## 110.27 Nonexistence of suitable opens

This section complements the results of Properties, Section 28.29.

Let $k$ be a field and let $A = k[z_1, z_2, z_3, \ldots ]/I$ where $I$ is the ideal generated by all pairwise products $z_ iz_ j$, $i \not= j$, $i, j \in \mathbf{N}$. Set $S = \mathop{\mathrm{Spec}}(A)$. Let $s \in S$ be the closed point corresponding to the maximal ideal $(z_ i)$. We claim there is no quasi-compact open $V \subset S \setminus \{ s\}$ which is dense in $S \setminus \{ s\}$. Note that $S \setminus \{ s\} = \bigcup D(z_ i)$. Each $D(z_ i)$ is open and irreducible with generic point $\eta _ i$. We conclude that $\eta _ i \in V$ for all $i$. However, a principal affine open of $S \setminus \{ s\}$ is of the form $D(f)$ where $f \in (z_1, z_2, \ldots )$. Then $f \in (z_1, \ldots , z_ n)$ for some $n$ and we see that $D(f)$ contains only finitely many of the points $\eta _ i$. Thus $V$ cannot be quasi-compact.

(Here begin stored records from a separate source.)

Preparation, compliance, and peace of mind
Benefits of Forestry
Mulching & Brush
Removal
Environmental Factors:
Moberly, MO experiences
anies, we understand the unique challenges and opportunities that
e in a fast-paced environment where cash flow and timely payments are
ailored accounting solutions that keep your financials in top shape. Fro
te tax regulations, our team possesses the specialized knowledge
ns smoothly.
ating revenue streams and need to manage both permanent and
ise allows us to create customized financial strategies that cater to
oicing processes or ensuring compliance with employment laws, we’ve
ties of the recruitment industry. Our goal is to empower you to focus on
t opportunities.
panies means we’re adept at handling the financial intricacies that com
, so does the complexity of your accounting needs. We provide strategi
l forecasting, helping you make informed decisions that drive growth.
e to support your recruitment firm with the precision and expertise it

Let $k$ be a field and let $B = k[x, z_1, z_2, z_3, \ldots ]/J$ where $J$ is the ideal generated by the products $xz_ i$, $i \in \mathbf{N}$ and by all pairwise products $z_ iz_ j$, $i \not= j$, $i, j \in \mathbf{N}$. Set $T = \mathop{\mathrm{Spec}}(B)$. Consider the principal open $U = D(x)$. We claim there is no quasi-compact open $V \subset S$ such that $V \cap U = \emptyset$ and $V \cup U$ is dense in $S$. Let $t \in T$ be the closed point corresponding to the maximal ideal $(x, z_ i)$. The closure of $U$ in $T$ is $\overline{U} = U \cup \{ t\}$. Hence $V \subset \bigcup _ i D(z_ i)$ is a quasi-compact open. By the arguments of the previous paragraph we see that $V$ cannot be dense in $\bigcup D(z_ i)$.

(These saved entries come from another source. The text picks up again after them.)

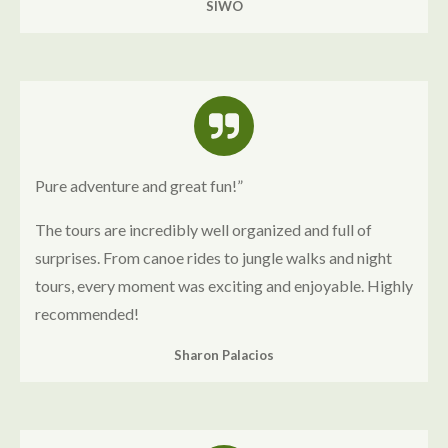
SIWO
Pure adventure and great fun!”
The tours are incredibly well organized and full of
surprises. From canoe rides to jungle walks and night
tours, every moment was exciting and enjoyable. Highly
recommended!
Sharon Palacios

Lemma 110.27.1. Nonexistence quasi-compact opens of affines:

1. There exist an affine scheme $S$ and affine open $U \subset S$ such that there is no quasi-compact open $V \subset S$ with $U \cap V = \emptyset$ and $U \cup V$ dense in $S$.

2. There exists an affine scheme $S$ and a closed point $s \in S$ such that $S \setminus \{ s\}$ does not contain a quasi-compact dense open.

Proof. See discussion above. $\square$

Let $X$ be the glueing of two copies of the affine scheme $T$ (see above) along the affine open $U$. Thus there is a morphism $\pi : X \to T$ and $X = U_1 \cup U_2$ such that $\pi$ maps $U_ i$ isomorphically to $T$ and $U_1 \cap U_2$ isomorphically to $U$. Note that $X$ is quasi-separated (by Schemes, Lemma 26.21.6) and quasi-compact. We claim there does not exist a separated, dense, quasi-compact open $W \subset X$. Namely, consider the two closed points $x_1 \in U_1$, $x_2 \in U_2$ mapping to the closed point $t \in T$ introduced above. Let $\tilde\eta \in U_1 \cap U_2$ be the generic point mapping to the (unique) generic point $\eta$ of $U$. Note that $\tilde\eta \leadsto x_1$ and $\tilde\eta \leadsto x_2$ lying over the specialization $\eta \leadsto s$. Since $\pi |_ W : W \to T$ is separated we conclude that we cannot have both $x_1$ and $x_2 \in W$ (by the valuative criterion of separatedness Schemes, Lemma 26.22.2). Say $x_1 \not\in W$. Then $W \cap U_1$ is a quasi-compact (as $X$ is quasi-separated) dense open of $U_1$ which does not contain $x_1$. Now observe that there exists an isomorphism $(T, t) \cong (S, s)$ of schemes (by sending $x$ to $z_1$ and $z_ i$ to $z_{i + 1}$). Hence by the first paragraph of this section we arrive at a contradiction.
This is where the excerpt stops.